Welcome back @tomaszkacprzak ! $\epsilon$ is a vector, so I'm not sure how $1[\epsilon > 0]$ is to be interpreted, when multiplying $\Vert \epsilon \Vert^2$?

Is it not something like:

$L (\epsilon, \alpha) = 2 · \sum_i ( \alpha + (1 − 2\alpha) · 1[\epsilon_i > 0] ) \epsilon_i^2$

Can you give the implementation a try through a PR, like you did for positive group lasso ? Thanks a lot

Badr-MOUFAD commented 4 months ago

Also I believe it should be $1 / 2$ instead of $2$ to get ride of the coefficient that pops up after differentiation

$L (\epsilon, \alpha) = \frac{1}{2} \sum_i ( \alpha + (1 − 2\alpha) · 1[\epsilon_i > 0] ) \epsilon_i^2$

tomaszkacprzak commented 4 months ago

Hi @mathurinm thank you for a fast reply. Indeed there was a mistake in my equation, the one you gave should be right. I can try a PR. I could start with a Quadratic and modify all the functions. Do you expect any difficulties for optimisation?

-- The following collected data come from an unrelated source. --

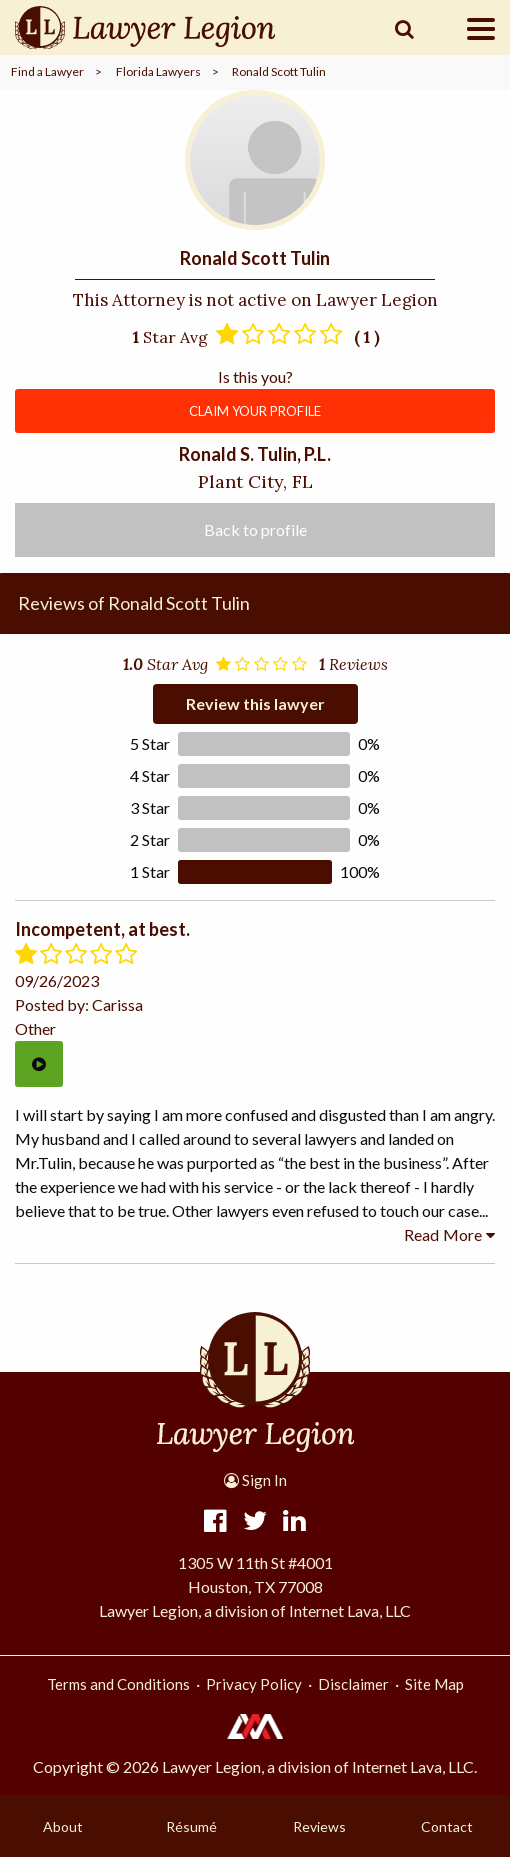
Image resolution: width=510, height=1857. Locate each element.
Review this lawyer (255, 703)
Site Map (434, 1684)
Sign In (255, 1480)
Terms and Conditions (118, 1684)
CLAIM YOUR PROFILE (255, 411)
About (63, 1826)
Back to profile (255, 529)
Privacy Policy (254, 1684)
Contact (447, 1826)
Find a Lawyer (47, 71)
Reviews (319, 1826)
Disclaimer (353, 1684)
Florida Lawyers (158, 71)
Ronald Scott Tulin (279, 71)
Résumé (191, 1826)
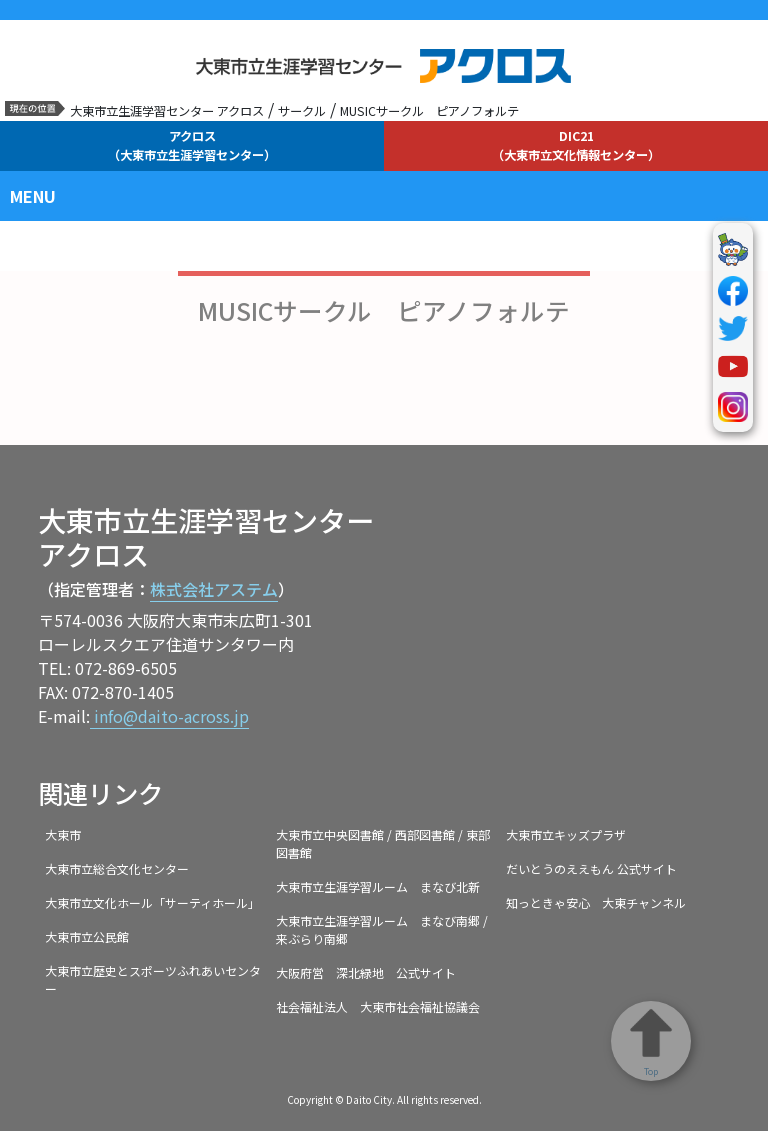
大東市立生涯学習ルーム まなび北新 (378, 886)
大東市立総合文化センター (117, 868)
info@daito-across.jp (169, 716)
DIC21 (576, 145)
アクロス (192, 145)
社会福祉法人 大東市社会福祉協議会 (378, 1006)
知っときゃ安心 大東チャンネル (596, 902)
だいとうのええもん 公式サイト (591, 868)
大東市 (63, 834)
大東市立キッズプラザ (566, 834)
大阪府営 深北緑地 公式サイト (366, 972)
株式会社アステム (214, 589)
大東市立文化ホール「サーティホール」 (152, 902)
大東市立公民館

mathurinm commented 4 months ago

Yes that sounds like a plan, and no I don't foresee any difficulty!

mathurinm commented 4 months ago

@tomaszkacprzak could you also please let us know in which context you use skglm, and what it brings you compared to alternatives?

mathurinm commented 3 months ago

Hi @tomaszkacprzak, any news on this?